TASK TO COMPLETE:
Answer with a number only, giving how many lines in the data below include "алькове".

-------------------------

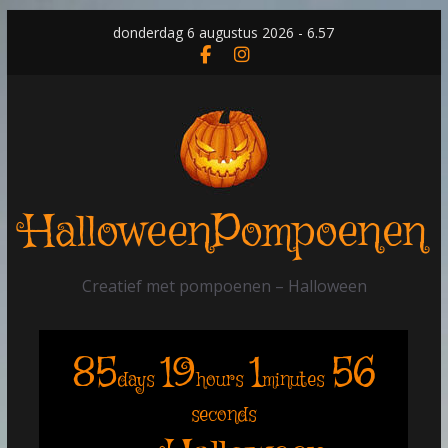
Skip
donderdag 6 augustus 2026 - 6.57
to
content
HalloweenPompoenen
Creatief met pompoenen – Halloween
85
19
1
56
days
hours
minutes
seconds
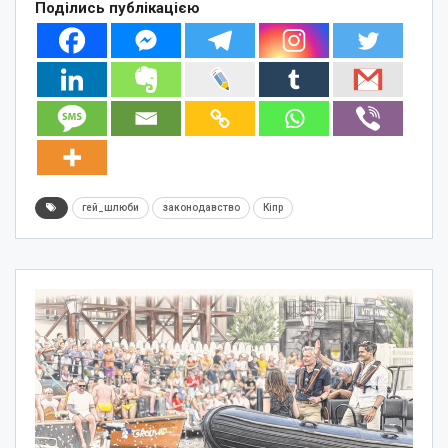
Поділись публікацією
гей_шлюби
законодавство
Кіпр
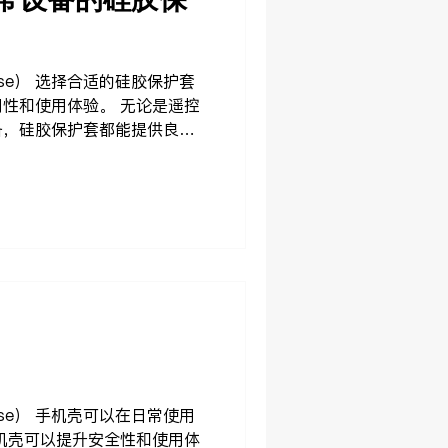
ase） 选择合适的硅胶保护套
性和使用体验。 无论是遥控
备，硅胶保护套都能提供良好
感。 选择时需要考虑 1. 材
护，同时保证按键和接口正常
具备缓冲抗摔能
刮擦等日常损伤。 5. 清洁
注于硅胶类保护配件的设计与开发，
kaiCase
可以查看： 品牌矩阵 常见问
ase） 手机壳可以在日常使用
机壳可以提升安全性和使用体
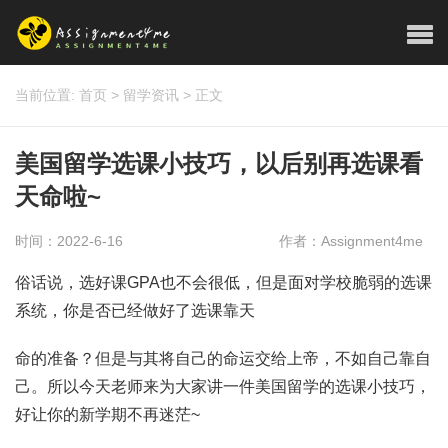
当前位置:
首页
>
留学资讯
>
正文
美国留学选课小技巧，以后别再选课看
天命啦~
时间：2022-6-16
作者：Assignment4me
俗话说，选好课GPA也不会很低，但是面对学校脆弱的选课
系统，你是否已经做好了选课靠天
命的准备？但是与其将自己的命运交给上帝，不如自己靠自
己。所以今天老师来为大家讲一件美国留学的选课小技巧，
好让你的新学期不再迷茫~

-------------------------

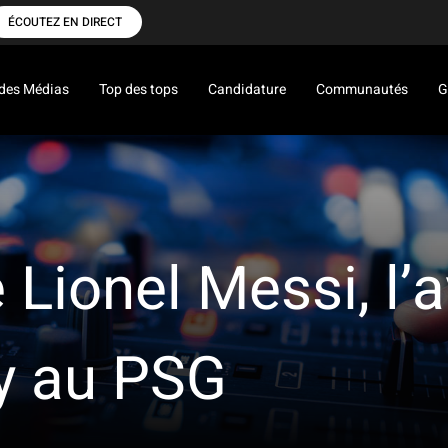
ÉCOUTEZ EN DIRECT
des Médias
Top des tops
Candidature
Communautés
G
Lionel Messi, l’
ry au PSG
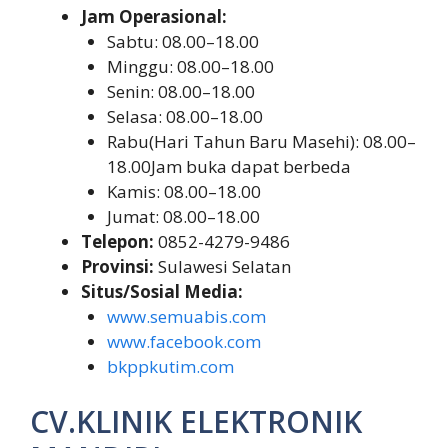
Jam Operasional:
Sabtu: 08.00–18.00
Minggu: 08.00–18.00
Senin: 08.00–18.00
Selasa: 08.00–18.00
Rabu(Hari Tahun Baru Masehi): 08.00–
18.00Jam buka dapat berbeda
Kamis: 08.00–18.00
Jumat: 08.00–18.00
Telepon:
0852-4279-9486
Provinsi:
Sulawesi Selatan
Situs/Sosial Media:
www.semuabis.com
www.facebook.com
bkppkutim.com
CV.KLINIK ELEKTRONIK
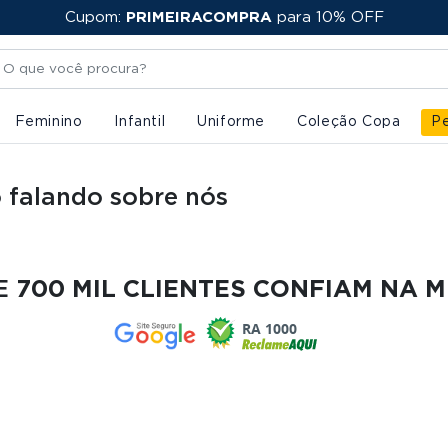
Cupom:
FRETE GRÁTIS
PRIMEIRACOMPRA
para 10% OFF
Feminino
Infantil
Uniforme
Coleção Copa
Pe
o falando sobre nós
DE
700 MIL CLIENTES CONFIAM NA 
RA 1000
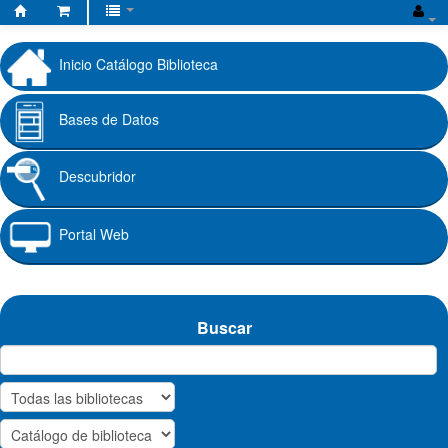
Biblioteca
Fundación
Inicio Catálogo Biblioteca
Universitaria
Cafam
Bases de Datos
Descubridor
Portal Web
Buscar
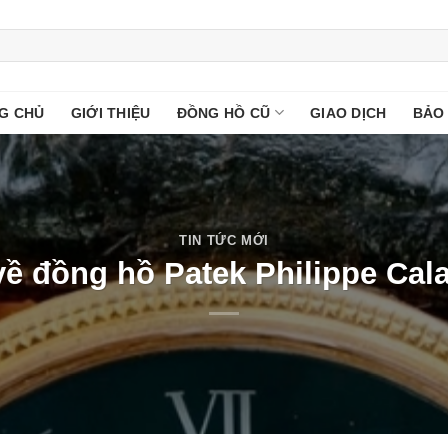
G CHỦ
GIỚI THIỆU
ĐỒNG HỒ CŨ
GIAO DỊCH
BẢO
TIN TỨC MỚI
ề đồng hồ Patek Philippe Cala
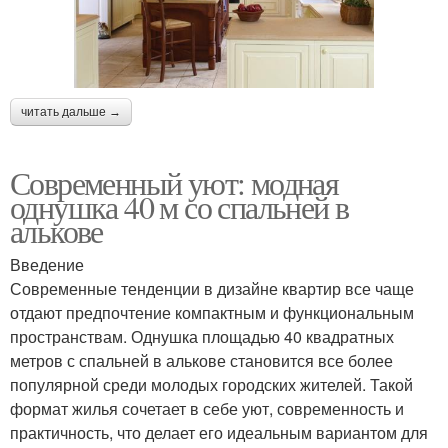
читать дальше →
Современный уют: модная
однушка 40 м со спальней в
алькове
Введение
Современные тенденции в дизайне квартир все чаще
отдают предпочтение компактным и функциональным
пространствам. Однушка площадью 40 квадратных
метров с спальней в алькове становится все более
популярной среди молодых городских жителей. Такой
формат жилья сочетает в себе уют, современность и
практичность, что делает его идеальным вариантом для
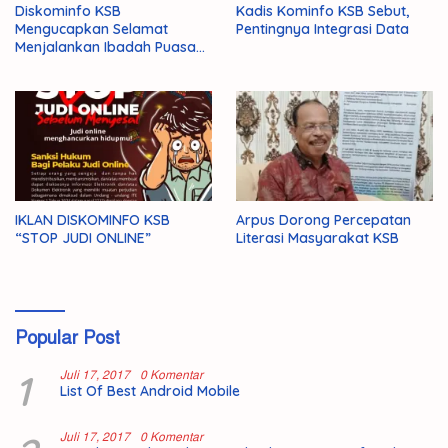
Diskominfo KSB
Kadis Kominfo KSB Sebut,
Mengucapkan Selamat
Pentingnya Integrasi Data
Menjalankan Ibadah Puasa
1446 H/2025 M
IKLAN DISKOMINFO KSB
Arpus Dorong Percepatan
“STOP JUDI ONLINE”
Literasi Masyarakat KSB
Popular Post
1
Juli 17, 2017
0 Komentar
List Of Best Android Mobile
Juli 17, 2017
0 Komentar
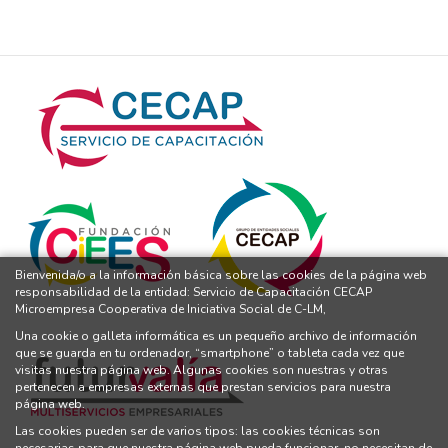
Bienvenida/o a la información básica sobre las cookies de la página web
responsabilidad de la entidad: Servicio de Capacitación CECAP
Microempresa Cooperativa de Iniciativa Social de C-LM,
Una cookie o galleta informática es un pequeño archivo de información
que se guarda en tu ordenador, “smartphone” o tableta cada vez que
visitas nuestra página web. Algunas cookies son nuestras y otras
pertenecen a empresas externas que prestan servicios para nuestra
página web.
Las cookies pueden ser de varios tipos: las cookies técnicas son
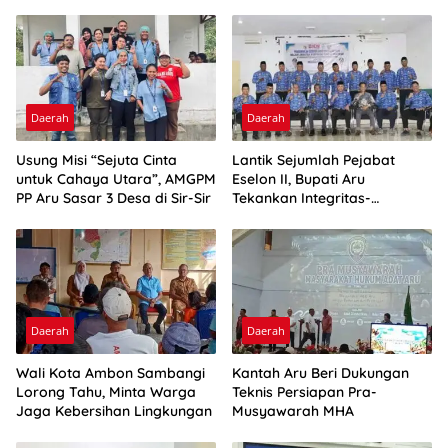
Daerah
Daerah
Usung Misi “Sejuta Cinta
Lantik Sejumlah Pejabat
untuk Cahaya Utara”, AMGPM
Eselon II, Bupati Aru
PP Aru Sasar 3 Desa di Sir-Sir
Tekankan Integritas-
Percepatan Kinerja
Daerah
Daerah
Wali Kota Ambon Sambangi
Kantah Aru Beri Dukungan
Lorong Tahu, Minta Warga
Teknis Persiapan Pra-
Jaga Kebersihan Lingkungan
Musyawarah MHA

-------------------------

SOLUTION FOR THIS PROBLEM:
2